Who is the Colorado Criminal Justice Reform Coalition?

Our mission is to reverse the trend of mass incarceration in Colorado. We are a coalition of nearly 7,000 individual members and over 100 faith and community organizations who have united to stop perpetual prison expansion in Colorado through policy and sentence reform.

Our chief areas of interest include drug policy reform, women in prison, racial injustice, the impact of incarceration on children and families, the problems associated with re-entry and stopping the practice of using private prisons in our state.

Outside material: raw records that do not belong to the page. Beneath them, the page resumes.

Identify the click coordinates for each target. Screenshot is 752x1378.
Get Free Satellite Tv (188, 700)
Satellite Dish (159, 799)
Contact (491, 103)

If you would like to be involved please go to our website and become a member.

Saturday, July 16, 2011

Reali faced long odds in asking Parole Board to free her | long, reali, faced - Colorado Springs Gazette, CO

Reali faced long odds in asking Parole Board to free her | long, reali, faced - Colorado Springs Gazette, CO

Jennifer Reali faced long odds in asking to be paroled this week after serving more than 20 years in prison for the killing of her lover’s wife in 1990.

Of the 83,800 inmates who appeared before the Colorado Parole Board from 2004 to 2008, only 11,100 were released from prison, according to a state audit report.

That amounts to a 13 percent chance of being released early when the decision is up to the Parole Board and not a mandatory condition of sentencing.

Reali was denied after a hearing at the Women’s Correctional Facility in Denver before two members of the Parole Board. The 49-year-old will have to wait until 2016 before she can again request a parole hearing.

Reali was convicted of shooting Dianne Hood outside the Otis Park Community Center in September 1990 as Hood left a lupus support meeting. Dressed in camouflage fatigues and wearing a ski mask, Reali ambushed Hood, making a grab for her bag to make it look like a botched robbery attempt before shooting her two times.

She was sentenced to life for the murder. Hood’s husband, Brian, got 37 years in prison for planning the murder and persuading Reali to pull the trigger.

Reali became eligible for parole this year when outgoing Gov. Bill Ritter commuted her sentence in January to bring it more in line with Brian Hood’s punishment.

At Wednesday’s hearing, Reali tearfully apologized for her crime, saying she was not the same person who had been talked into a heinous act. Her parents were at her side, offering her a home and a job if she were released.

Her request for clemency and consideration for parole was supported by the trial judge, the detective who arrested her and Colorado Attorney General John Suthers, the district attorney who convicted her.

The lawyer who defended her, Elvin L. Gentry, said Thursday he doesn’t know what else Reali had to do to earn a second chance.

“When you are eligible for parole, I guess the lesson is ‘fat chance,” Gentry said.


Anonymous said...

There is absolutely no logic to the parole boards decisions.

Susan said...

I hope she will be released in her next hearing. She has shown considerable remorse for what she did and showed that almost immediately after killing Diane Hood. Brian is the one who should never see the light of freedom, for he put her up to doing his dirty work.